Extracted records:
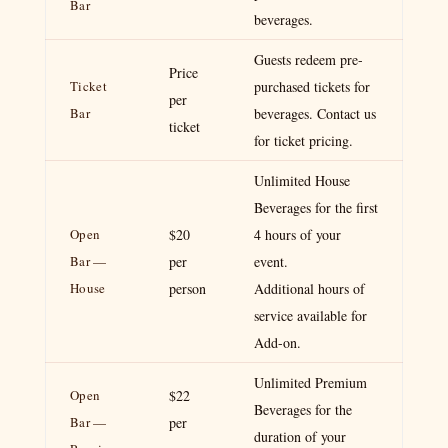
Bar
beverages.
Guests redeem pre-
Price
Ticket
purchased tickets for
per
Bar
beverages. Contact us
ticket
for ticket pricing.
Unlimited House
Beverages for the first
Open
$20
4 hours of your
Bar —
per
event.
House
person
Additional hours of
service available for
Add-on.
Unlimited Premium
Open
$22
Beverages for the
Bar —
per
duration of your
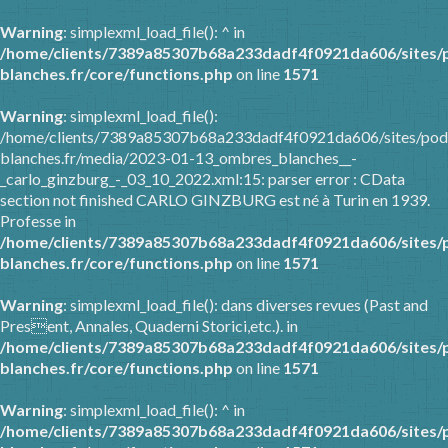
Warning
: simplexml_load_file(): ^ in
/home/clients/7389a85307b68a233dadf4f0921da606/sites/
blanches.fr/core/functions.php
on line
1571
Warning
: simplexml_load_file():
/home/clients/7389a85307b68a233dadf4f0921da606/sites/pod
blanches.fr/media/2023-01-13_ombres_blanches__-
_carlo_ginzburg_-_03_10_2022.xml:15: parser error : CData
section not finished CARLO GINZBURG est né à Turin en 1939.
Professe in
/home/clients/7389a85307b68a233dadf4f0921da606/sites/
blanches.fr/core/functions.php
on line
1571
Warning
: simplexml_load_file(): dans diverses revues (Past and
Present, Annales, Quaderni Storici,etc.). in
/home/clients/7389a85307b68a233dadf4f0921da606/sites/
blanches.fr/core/functions.php
on line
1571
Warning
: simplexml_load_file(): ^ in
/home/clients/7389a85307b68a233dadf4f0921da606/sites/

Problem to solve: From the first line above through the line containing "error : CData", copy everything exactly, without the pictures.

Expected output:
Bar
beverages.
Guests redeem pre-
Price
Ticket
purchased tickets for
per
Bar
beverages. Contact us
ticket
for ticket pricing.
Unlimited House
Beverages for the first
Open
$20
4 hours of your
Bar —
per
event.
House
person
Additional hours of
service available for
Add-on.
Unlimited Premium
Open
$22
Beverages for the
Bar —
per
duration of your
Warning
: simplexml_load_file(): ^ in
/home/clients/7389a85307b68a233dadf4f0921da606/sites/
blanches.fr/core/functions.php
on line
1571
Warning
: simplexml_load_file():
/home/clients/7389a85307b68a233dadf4f0921da606/sites/pod
blanches.fr/media/2023-01-13_ombres_blanches__-
_carlo_ginzburg_-_03_10_2022.xml:15: parser error : CData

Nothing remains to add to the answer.